I never studied art, so Rob was ahead of me there, but both of us received a lot of puzzle books as children. We used to try out ciphers and send each other messages all the time. Some of the ciphers in The Da Vinci Code were the same as the ones we used to play with. I remember there was at least one chapter (the one with the mirror written message) where I knew the solution at a glance, and had to march through twenty pages of the characters asking each other, "But what could it mean?" before they finally figured it out. Other chapters I had a pretty accurate idea of what the cipher was, and had to plod through until it was deciphered in the book.

This isn't to brag, not at all. It's to point out that if your reader has knowledge pertinent to your story context, they're going to get very frustrated with your story. It's sort of a variation on the "howler" of an inaccurate detail in an otherwise realistic story. The difference is, that while a detective story may make a police officer cringe, or a medical thriller make a doctor wince, these are bits of knowledge that a non-specialist may have acquired just by liking to read. Quite probably they are members of the book's target audience.

So: Gone Girl. At the top of this post, I described the characters as realistic to a "wincing degree". The two main characters (they take turns narrating in the first person) are both narcissists, possibly sociopaths. The issue is that if you've ever had the bad luck to know such a person well — I have — it's obvious after five pages in the book what they're about.
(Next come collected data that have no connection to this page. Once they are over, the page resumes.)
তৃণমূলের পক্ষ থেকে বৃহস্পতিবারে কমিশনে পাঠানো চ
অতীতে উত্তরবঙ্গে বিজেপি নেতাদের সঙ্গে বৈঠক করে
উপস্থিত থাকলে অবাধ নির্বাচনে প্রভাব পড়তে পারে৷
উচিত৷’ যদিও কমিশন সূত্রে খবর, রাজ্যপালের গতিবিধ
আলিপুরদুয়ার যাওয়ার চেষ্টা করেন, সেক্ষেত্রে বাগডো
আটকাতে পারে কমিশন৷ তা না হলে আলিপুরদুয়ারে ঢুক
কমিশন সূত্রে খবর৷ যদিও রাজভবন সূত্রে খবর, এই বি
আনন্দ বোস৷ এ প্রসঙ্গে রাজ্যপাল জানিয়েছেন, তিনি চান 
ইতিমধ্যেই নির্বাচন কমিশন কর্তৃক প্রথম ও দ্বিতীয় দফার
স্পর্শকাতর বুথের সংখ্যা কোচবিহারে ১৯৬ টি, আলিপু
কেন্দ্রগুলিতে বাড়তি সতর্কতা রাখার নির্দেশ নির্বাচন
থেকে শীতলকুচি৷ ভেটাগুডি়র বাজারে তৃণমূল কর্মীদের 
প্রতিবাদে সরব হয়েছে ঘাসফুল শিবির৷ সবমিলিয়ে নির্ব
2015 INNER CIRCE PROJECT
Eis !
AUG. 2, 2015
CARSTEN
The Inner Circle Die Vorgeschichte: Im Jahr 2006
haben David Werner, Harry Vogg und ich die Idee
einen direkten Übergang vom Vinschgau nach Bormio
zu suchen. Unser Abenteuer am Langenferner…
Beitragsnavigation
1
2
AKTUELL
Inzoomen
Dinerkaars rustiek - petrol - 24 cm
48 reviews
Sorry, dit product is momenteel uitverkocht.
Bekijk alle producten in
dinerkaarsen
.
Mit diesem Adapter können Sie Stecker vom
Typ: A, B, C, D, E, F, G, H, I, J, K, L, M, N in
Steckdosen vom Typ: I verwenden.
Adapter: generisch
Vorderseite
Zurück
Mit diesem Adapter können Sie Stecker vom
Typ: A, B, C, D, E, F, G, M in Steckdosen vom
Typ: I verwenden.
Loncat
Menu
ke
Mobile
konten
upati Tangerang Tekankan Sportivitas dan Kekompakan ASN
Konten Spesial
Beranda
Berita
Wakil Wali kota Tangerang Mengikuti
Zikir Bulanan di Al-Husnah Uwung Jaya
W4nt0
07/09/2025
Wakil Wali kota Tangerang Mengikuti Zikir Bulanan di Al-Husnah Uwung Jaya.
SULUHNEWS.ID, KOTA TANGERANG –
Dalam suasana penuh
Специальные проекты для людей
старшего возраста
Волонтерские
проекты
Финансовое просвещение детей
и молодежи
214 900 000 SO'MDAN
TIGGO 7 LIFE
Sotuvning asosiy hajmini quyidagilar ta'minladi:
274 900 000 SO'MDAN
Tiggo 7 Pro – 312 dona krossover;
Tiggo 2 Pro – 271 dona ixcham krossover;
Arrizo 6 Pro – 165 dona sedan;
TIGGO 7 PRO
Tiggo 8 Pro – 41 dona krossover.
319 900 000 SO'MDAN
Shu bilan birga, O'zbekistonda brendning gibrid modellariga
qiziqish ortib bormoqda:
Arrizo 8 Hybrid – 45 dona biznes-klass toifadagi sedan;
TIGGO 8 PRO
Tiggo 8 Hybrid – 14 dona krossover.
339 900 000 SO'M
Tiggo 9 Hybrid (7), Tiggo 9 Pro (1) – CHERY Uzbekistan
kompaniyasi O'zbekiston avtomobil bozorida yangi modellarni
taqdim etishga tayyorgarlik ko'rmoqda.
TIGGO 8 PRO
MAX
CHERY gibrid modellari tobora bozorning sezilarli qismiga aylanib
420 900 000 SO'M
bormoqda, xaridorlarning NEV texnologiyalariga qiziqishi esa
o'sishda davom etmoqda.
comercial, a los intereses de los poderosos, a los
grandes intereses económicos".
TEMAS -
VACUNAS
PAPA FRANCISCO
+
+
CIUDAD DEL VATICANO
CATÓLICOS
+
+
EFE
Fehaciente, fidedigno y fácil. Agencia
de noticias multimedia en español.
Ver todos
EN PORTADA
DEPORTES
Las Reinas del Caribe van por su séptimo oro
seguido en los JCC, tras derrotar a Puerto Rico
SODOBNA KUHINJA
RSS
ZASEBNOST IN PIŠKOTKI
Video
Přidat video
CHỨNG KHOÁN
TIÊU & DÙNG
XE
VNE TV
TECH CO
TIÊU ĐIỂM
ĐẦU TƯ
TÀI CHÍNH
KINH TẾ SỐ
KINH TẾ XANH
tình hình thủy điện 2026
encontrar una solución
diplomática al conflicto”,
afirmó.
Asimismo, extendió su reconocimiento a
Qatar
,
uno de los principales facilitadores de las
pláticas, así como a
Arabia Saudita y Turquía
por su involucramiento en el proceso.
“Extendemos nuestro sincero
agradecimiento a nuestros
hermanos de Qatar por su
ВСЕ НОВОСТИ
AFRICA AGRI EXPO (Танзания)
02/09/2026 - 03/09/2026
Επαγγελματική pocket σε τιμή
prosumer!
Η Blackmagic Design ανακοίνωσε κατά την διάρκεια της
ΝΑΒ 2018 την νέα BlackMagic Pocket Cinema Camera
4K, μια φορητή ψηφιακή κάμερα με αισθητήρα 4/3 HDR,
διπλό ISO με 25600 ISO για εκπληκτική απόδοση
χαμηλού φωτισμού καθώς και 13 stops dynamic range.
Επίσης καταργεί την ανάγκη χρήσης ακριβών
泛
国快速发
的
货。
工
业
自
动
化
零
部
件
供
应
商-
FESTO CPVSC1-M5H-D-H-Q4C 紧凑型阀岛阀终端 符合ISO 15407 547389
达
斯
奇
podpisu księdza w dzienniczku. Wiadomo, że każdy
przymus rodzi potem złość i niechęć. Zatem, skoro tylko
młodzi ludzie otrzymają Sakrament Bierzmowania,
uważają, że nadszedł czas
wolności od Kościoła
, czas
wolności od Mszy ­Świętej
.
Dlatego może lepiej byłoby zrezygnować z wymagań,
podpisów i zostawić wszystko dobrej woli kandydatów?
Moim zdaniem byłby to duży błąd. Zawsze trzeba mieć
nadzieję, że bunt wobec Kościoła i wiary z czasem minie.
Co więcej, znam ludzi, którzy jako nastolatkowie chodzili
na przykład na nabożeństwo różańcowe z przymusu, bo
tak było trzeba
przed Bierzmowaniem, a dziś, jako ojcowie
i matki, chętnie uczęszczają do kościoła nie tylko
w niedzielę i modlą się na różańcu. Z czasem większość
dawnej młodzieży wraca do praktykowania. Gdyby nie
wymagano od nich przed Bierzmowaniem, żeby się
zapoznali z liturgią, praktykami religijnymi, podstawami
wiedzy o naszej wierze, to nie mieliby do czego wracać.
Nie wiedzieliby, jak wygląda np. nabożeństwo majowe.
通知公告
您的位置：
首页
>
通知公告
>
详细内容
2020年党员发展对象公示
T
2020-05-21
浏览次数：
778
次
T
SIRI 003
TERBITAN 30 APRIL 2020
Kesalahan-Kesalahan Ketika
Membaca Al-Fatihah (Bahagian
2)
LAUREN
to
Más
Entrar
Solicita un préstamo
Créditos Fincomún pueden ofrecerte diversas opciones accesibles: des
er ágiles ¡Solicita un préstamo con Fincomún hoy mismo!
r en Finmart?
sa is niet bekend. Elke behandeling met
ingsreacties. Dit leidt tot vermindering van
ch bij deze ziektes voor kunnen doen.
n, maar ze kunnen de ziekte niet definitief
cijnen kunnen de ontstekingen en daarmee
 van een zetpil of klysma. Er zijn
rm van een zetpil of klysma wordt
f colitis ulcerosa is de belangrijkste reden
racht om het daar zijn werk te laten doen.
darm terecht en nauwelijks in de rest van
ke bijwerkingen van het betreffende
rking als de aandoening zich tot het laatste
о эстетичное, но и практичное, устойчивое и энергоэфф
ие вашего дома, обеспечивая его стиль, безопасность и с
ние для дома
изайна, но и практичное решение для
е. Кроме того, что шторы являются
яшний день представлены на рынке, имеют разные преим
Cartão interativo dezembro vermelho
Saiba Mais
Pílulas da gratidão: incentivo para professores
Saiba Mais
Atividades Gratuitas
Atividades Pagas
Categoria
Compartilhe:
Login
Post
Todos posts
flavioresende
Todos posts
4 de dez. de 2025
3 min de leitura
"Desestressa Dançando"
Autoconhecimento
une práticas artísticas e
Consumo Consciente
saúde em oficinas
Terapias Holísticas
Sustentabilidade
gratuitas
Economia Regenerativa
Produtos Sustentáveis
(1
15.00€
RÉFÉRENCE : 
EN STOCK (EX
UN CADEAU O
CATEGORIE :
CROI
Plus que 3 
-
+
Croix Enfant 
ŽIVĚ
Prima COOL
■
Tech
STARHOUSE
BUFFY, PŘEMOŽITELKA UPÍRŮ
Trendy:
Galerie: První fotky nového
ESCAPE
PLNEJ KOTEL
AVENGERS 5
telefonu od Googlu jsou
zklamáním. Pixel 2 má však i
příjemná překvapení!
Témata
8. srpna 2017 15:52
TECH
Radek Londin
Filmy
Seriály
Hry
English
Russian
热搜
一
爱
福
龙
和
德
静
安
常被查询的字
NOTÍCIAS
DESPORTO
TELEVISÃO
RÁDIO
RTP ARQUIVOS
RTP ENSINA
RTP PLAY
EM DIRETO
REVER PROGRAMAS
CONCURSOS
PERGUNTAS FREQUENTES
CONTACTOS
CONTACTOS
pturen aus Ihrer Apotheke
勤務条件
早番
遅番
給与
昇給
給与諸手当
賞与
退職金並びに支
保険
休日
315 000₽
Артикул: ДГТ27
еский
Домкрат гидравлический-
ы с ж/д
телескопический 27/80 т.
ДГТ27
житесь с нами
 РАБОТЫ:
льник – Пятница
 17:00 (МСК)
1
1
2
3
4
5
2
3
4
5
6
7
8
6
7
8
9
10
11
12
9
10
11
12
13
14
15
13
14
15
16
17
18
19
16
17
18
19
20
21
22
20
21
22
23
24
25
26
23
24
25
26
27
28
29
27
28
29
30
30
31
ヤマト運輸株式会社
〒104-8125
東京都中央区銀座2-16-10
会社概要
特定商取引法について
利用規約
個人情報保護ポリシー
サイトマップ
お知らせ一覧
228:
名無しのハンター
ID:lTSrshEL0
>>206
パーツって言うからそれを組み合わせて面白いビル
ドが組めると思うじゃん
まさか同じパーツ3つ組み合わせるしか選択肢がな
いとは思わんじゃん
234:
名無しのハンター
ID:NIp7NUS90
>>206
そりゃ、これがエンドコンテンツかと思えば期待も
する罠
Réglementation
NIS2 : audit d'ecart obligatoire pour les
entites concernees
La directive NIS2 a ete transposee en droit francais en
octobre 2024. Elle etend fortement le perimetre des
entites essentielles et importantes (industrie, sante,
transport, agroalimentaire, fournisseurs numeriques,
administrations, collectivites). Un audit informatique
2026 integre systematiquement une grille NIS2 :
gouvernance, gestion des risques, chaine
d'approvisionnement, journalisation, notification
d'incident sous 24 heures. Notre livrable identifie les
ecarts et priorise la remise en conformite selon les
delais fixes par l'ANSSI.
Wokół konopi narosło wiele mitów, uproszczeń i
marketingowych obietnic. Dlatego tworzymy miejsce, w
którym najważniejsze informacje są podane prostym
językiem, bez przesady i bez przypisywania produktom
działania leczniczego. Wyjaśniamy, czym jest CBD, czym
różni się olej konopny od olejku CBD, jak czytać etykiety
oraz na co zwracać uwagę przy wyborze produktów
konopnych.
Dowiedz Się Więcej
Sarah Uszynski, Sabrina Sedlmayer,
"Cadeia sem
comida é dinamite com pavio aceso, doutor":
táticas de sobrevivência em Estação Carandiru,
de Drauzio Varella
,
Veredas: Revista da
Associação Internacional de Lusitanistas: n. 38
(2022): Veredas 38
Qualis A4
It's a credit to Flynn as a writer that she portrays them so accurately, but it means that the three big plot twists people have discussed a lot are completely predictable. As a reader, I didn't know the exact details, but I could see the fallacies in what was being narrated (narcissists are the perfect unreliable narrators) and knew reality was going to give them a hard smack long before it happened.

That meant that the reading experience was a lot "flatter" and, well, non-thrilling for me. What kept me reading was that there was a sort of perverse joy in exploring the behaviour in two people who were married to each other. All the real-life narcissists I've known have always wound up connected to non-narcissists (all the better to make the relationship and the drama they get to generate from it all about them).

What do you think? Have you ever had a book fall flat for you because you had knowledge that blew away the mystery before the plot could?